US Cellular will not activate any device that didn't originally come from them. What do you mean "flash it"? In order for this to work on CDMA, the ESN would have to be added to the carrier's system and then the SID and MTN would have to be changed on the device.
Refusing to activate better devices that they don't sell seems like shooting themselves in the foot these days.
Either way, every person I know who has done business with USC does not like them. Usually it has to do with getting billed for things they didn't do and the carrier refusing to remove the charges. I know one person who cancelled service and they kept sending him bills for 6 months.
This isn't entirely true. But you have to know what you're asking for.
US Cellular uses CDMA, therefor they can activate any CDMA phone on their network provided the ESN is in their system. Verizon and Sprint ESN's are not in their system. You can get them to add it, but you're going to go through a whole lot of hell to succeed. The reason is that wireless carriers generally don't add foreign ESN's except in very limited cases (Car phones mainly) where the device simply isn't replaceable with one of their own.

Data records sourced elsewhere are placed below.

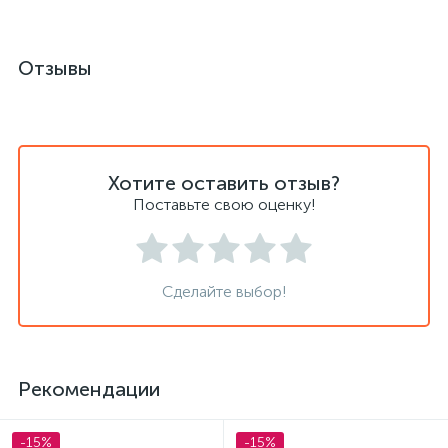
Отзывы
Хотите оставить отзыв?
Поставьте свою оценку!
Сделайте выбор!
Рекомендации
-15%
-15%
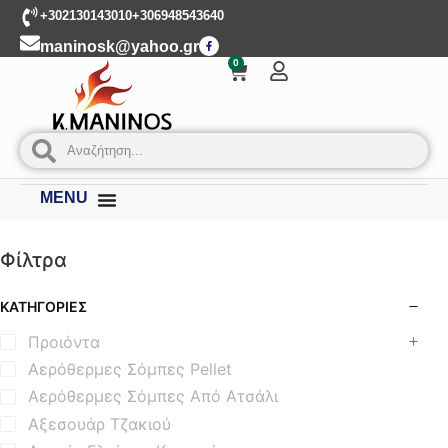
+302130143010
+306948543640
maninosk@yahoo.gr
0
MENU
Φίλτρα
ΚΑΤΗΓΟΡΊΕΣ
Προιόντα
Αερόθερμες Σόμπες Pellet
Αερόθερμες Σόμπες Από Ατσάλι
Αξεσουάρ Τζακιού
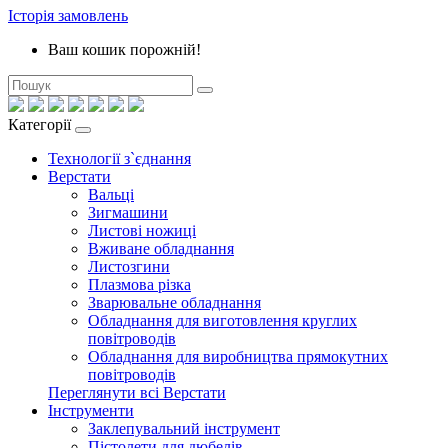
Історія замовлень
Ваш кошик порожній!
Категорії
Технології з`єднання
Верстати
Вальці
Зигмашини
Листові ножиці
Вживане обладнання
Листозгини
Плазмова різка
Зварювальне обладнання
Обладнання для виготовлення круглих
повітроводів
Обладнання для виробництва прямокутних
повітроводів
Переглянути всі Верстати
Інструменти
Заклепувальний інструмент
Пістолети для дюбелів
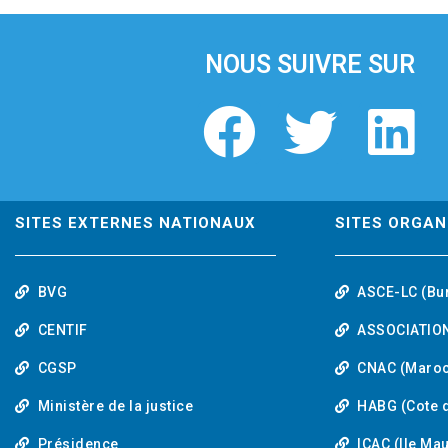
i
o
u
NOUS SUIVRE SUR
s
F
T
L
a
w
i
c
i
n
SITES EXTERNES NATIONAUX
SITES ORGAN
e
t
k
BVG
ASCE-LC (Bu
b
t
e
CENTIF
ASSOCIATION
o
e
d
CGSP
CNAC (Maroc
Ministère de la justice
HABG (Cote d
o
r
i
Présidence
ICAC (Ile Ma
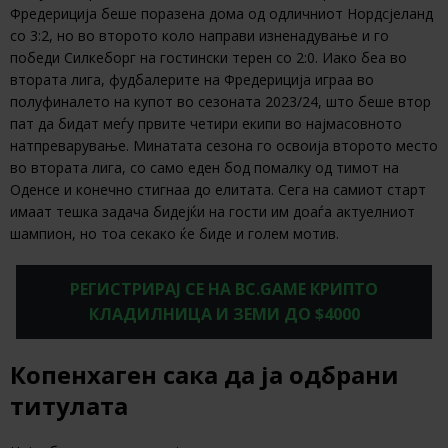
Фредериција беше поразена дома од одличниот Нордсјеланд
со 3:2, но во второто коло направи изненадување и го
победи Силкеборг на гостински терен со 2:0. Иако беа во
втората лига, фудбалерите на Фредериција играа во
полуфиналето на купот во сезоната 2023/24, што беше втор
пат да бидат меѓу првите четири екипи во најмасовното
натпреварување. Минатата сезона го освоија второто место
во втората лига, со само еден бод помалку од тимот на
Оденсе и конечно стигнаа до елитата. Сега на самиот старт
имаат тешка задача бидејќи на гости им доаѓа актуелниот
шампион, но тоа секако ќе биде и голем мотив.
РЕГИСТРИРАЈ СЕ НА BC.GAME КРИПТО
КЛАДИЛНИЦА И ЗЕМИ ДО $4000
Копенхаген сака да ја одбрани
титулата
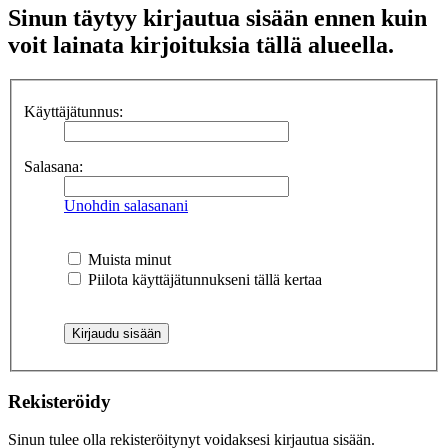
Sinun täytyy kirjautua sisään ennen kuin
voit lainata kirjoituksia tällä alueella.
Käyttäjätunnus:
Salasana:
Unohdin salasanani
Muista minut
Piilota käyttäjätunnukseni tällä kertaa
Rekisteröidy
Sinun tulee olla rekisteröitynyt voidaksesi kirjautua sisään.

Where I worked (not US Cellular,) occasionally someone with an old car phone or suitcase-sized phone would call up to try and activate them. Usually we'd just play dumb, try and activate it and when it fails tell them it's not supported. However there is usually an escalation procedure where a technician can actually add the ESN to the HLR manually, thus bypassing the billing system's ESN validation. Note I'm referring to a 2G TDMA system not a 2.5G CDMA2000 or GSM system. In the older CDMA and TDMA systems, the analog mode ESN could be activated on either. When the Analog system was shut down, obviously this could no longer be done (TDMA on CDMA or vice versa.) However the ability to enable an alien ESN still is doable, you just have to find someone who is aware of it and is willing to sacrifice their performance metrics to do it for you.
That said, why would you buy a Verizon or Sprint iPhone and then use it on another carrier? It's not like the GSM devices where the actual device is irrelevant, the network only cares about the IMEI on the sim card. The device may be sim-locked, but you just need to acquire a manufacturer unlocked phone from another country (eg Canada.)
http://store.apple.com/ca/browse/ho...iphone/iphone4s?afid=p219|GOCA&cid=AOS-CA-KWG
"About the Unlocked iPhone
The unlocked iPhone includes all the features of iPhone but without a contract commitment. You can activate and use it on the supported GSM wireless network of your choice.* The unlocked iPhone 4 or iPhone 4S will not work with CDMA-based carriers."